Ah, a potentially interesting and useful topic.  Perhaps we can start
a discussion that will lead to a list of possible hardware
architectural enhancements that a compiler can/cannot take advantage
of?  Maybe the real compiler guys (preston, David C.) will help us
out?

By the way, it is useful in such discussions to distinguish between
run-of-the-mill optimizations that can pretty much be added to any
existing compiler by a fairly good CS grad, and optimizations that
require so much background that only the "experts" in the field can
reasonably be expected to do this.  For example, many of the
parallelizing FORTRAN loop optimizations can reasonably only be
expected to be done by people from Rice or UIUC CSRD (note that I'm
UIUC, but CRHC, not CSRD), so unless you are willing to pay for these
guys (or their assorted front companies) you aren't likely to get them
onto your machine.
    Cost of compiler development can be significant.  Sometimes a
company might put a hardware feature in even though they know a
compiler approach would be better, because they can't afford the
compiler guys (or the compiler guys already have exclusive contracts
with a competitor).


Let me list a few things to start off the discussion.  I hope and
expect to be shot down on a few of them.  It's easy to list a few of
the hardware enhancements that we already know compilers can take
advantage of.


Branch Delay Slots - small number
    One or two branch delay slots can be filled quite easily.
    DIFFICULTY: a reasonably good CS grad can do it.
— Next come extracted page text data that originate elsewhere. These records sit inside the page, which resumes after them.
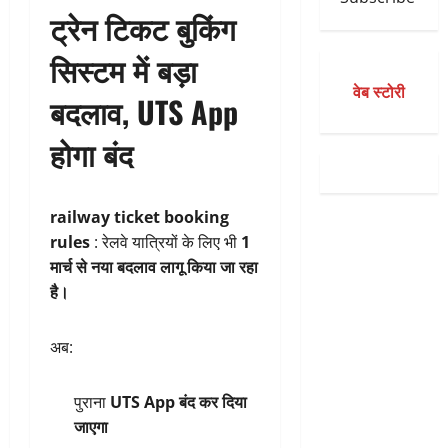
ट्रेन टिकट बुकिंग
सिस्टम में बड़ा
वेब स्टोरी
बदलाव, UTS App
होगा बंद
railway ticket booking
rules
: रेलवे यात्रियों के लिए भी
1
मार्च से नया बदलाव लागू किया जा रहा
है।
अब:
पुराना
UTS App बंद कर दिया
जाएगा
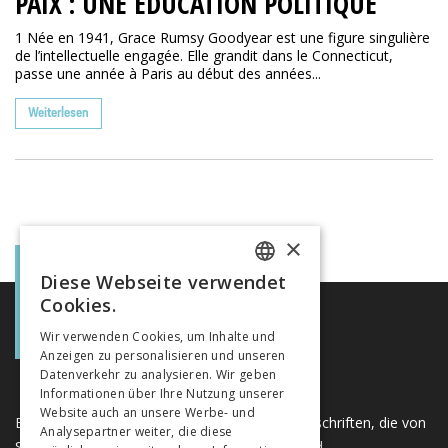
PAIX : UNE ÉDUCATION POLITIQUE
1 Née en 1941, Grace Rumsy Goodyear est une figure singulière
de l’intellectuelle engagée. Elle grandit dans le Connecticut,
passe une année à Paris au début des années...
Weiterlesen
×
Diese Webseite verwendet
FRENCH
Cookies.
GERMAN
Wir verwenden Cookies, um Inhalte und
Anzeigen zu personalisieren und unseren
ITALIAN
Datenverkehr zu analysieren. Wir geben
Informationen über Ihre Nutzung unserer
Website auch an unsere Werbe- und
Eine einzigartige Plattform für Bücher und Zeitschriften, die von
Analysepartner weiter, die diese
Schweizer Verlagen im Bereich der Geistes- und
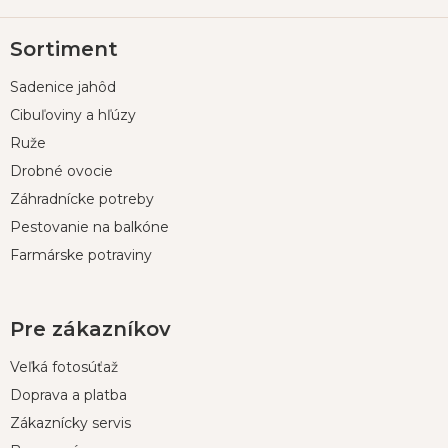
Z
Sortiment
á
p
Sadenice jahôd
ä
t
Cibuľoviny a hľúzy
i
Ruže
e
Drobné ovocie
Záhradnícke potreby
Pestovanie na balkóne
Farmárske potraviny
Pre zákazníkov
Veľká fotosúťaž
Doprava a platba
Zákaznícky servis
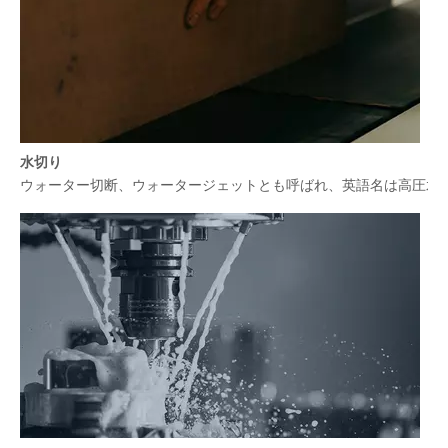
水切り
ウォーター切断、ウォータージェットとも呼ばれ、英語名は高圧水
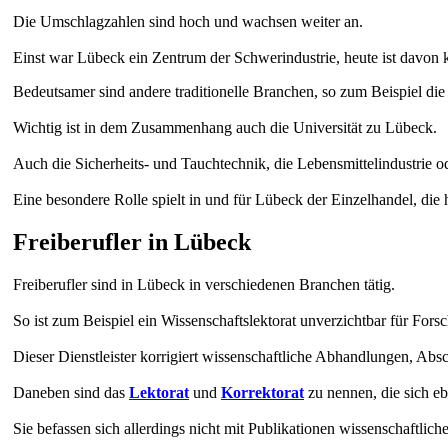
Die Umschlagzahlen sind hoch und wachsen weiter an.
Einst war Lübeck ein Zentrum der Schwerindustrie, heute ist davon
Bedeutsamer sind andere traditionelle Branchen, so zum Beispiel die
Wichtig ist in dem Zusammenhang auch die Universität zu Lübeck.
Auch die Sicherheits- und Tauchtechnik, die Lebensmittelindustrie 
Eine besondere Rolle spielt in und für Lübeck der Einzelhandel, die
Freiberufler in Lübeck
Freiberufler sind in Lübeck in verschiedenen Branchen tätig.
So ist zum Beispiel ein Wissenschaftslektorat unverzichtbar für Fors
Dieser Dienstleister korrigiert wissenschaftliche Abhandlungen, Abs
Daneben sind das
Lektorat
und
Korrektorat
zu nennen, die sich eb
Sie befassen sich allerdings nicht mit Publikationen wissenschaftlich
Branch Delay slots - large number
    Most groups report difficulty filling a large number of branch delay
    slots, although my group's compiler guy (UIUC IMPACT, Prof Weh-M Hwu)
    has been able to get good results for up to 8 delay slots, on slightly
    different hardware (forward semantic, with profiling feedback).
    DIFFICULTY: given the slightly different hardware, and exposure
    	to the necessary ideas, a reasonably good CS grad can do it.

Register file - moderate sized (up to 32 registers)
    Most compilers can use these efficiently. 
    DIFFICULTY:	a reasonably good CS grad can do it.
    	Avoiding IBM's patents is a slight problem.

Register file - large (around 128 registers, or more)
    Most compilers do not get enough benefit from these to justify
    the extra hardware, or the slowed down register access.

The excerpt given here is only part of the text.